> [Task]
Set each entry down verbatim, omitting images.

> [Stored data]
= = =

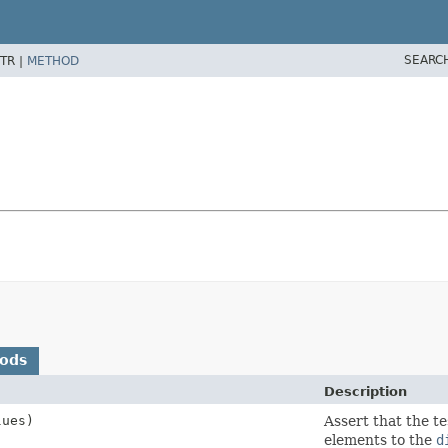
SEARC
TR |
METHOD
hods
Description
lues)
Assert that the te
elements to the
d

= = =

> [The answer]
SEARC
TR |
METHOD
hods
Description
lues)
Assert that the te
elements to the
d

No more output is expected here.